* _EXERCISE AIM_
For the word "July", return each line of the data in which it occurs.
[SUPPLIED DATA — start]
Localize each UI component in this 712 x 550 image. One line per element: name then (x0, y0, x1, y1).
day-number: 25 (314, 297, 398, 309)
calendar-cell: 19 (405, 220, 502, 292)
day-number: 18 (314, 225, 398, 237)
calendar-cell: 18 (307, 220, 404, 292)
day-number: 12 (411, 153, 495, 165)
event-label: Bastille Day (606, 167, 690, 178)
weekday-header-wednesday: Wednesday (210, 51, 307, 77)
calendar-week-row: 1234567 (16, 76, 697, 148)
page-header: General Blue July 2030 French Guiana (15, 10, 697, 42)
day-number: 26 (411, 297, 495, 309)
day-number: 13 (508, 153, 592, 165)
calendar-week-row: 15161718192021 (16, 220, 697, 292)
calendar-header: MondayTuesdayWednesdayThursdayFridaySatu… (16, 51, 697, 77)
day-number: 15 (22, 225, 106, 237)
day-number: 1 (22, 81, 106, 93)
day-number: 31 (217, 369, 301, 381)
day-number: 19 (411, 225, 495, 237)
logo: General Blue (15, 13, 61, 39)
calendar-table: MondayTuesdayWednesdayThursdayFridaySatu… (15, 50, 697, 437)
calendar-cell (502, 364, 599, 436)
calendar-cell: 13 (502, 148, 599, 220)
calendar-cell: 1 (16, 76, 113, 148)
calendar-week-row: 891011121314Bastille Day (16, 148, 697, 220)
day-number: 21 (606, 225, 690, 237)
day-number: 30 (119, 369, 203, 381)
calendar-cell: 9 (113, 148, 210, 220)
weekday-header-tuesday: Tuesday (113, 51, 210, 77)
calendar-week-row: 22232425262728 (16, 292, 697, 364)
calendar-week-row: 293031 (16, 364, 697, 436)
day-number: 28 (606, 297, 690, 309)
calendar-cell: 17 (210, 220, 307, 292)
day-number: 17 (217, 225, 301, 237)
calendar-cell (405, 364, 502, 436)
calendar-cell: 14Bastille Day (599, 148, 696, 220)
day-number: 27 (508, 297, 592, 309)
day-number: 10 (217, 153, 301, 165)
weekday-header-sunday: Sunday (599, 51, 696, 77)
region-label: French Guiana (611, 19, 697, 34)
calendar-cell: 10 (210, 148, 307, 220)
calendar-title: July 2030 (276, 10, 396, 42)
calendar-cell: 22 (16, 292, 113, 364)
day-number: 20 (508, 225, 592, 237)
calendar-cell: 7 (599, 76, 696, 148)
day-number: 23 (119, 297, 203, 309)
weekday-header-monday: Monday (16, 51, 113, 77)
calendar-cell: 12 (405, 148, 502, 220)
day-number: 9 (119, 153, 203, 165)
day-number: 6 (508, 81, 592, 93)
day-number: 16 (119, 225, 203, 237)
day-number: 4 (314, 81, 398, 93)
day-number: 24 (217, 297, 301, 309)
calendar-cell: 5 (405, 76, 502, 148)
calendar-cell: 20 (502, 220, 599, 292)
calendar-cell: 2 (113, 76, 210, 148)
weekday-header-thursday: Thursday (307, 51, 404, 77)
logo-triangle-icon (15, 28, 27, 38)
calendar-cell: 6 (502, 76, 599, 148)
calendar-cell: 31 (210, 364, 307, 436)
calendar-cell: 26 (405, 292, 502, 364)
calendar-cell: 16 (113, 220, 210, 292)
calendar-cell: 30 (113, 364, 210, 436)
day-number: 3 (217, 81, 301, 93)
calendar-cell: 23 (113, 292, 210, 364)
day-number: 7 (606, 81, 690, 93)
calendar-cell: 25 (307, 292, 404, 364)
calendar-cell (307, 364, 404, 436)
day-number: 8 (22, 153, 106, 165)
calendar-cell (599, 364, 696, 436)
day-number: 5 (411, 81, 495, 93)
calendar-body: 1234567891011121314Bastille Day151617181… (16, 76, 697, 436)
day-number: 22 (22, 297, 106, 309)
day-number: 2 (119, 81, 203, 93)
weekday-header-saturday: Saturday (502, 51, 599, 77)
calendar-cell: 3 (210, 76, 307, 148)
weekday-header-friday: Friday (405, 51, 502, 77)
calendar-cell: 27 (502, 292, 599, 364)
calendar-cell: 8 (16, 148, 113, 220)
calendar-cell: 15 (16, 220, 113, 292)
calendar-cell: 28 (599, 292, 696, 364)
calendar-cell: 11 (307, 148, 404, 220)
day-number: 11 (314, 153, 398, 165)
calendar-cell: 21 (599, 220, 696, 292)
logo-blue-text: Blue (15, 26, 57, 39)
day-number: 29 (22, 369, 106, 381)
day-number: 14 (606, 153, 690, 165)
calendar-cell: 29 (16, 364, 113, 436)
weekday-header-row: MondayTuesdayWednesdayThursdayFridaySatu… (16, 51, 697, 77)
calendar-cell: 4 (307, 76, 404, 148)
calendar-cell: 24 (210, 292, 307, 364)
[SUPPLIED DATA — finish]
[SUPPLIED DATA — start]
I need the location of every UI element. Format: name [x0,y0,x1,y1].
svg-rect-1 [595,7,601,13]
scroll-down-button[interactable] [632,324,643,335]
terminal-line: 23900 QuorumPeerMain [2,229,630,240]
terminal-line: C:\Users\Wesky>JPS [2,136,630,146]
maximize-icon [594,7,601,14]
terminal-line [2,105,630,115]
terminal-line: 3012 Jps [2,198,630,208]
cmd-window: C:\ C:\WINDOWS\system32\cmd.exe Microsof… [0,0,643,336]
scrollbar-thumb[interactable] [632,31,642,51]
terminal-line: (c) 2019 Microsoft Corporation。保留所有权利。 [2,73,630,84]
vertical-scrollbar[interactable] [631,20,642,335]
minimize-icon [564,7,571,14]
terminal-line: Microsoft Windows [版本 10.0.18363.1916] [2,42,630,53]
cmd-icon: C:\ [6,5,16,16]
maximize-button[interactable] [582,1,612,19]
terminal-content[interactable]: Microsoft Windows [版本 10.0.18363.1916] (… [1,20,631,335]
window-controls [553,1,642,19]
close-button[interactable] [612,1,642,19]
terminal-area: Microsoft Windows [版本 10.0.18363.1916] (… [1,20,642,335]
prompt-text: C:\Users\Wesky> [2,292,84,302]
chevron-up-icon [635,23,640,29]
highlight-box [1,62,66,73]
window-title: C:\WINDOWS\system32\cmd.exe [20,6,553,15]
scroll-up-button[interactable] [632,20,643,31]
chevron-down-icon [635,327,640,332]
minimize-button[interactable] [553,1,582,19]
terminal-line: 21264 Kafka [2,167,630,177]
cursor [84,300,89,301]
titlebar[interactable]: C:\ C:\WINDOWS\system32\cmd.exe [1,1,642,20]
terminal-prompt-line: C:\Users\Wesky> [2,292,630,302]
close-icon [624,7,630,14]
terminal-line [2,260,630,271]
[SUPPLIED DATA — finish]
* _SOLUTION FOR THIS EXERCISE_
page-header: General Blue July 2030 French Guiana (15, 10, 697, 42)
calendar-title: July 2030 (276, 10, 396, 42)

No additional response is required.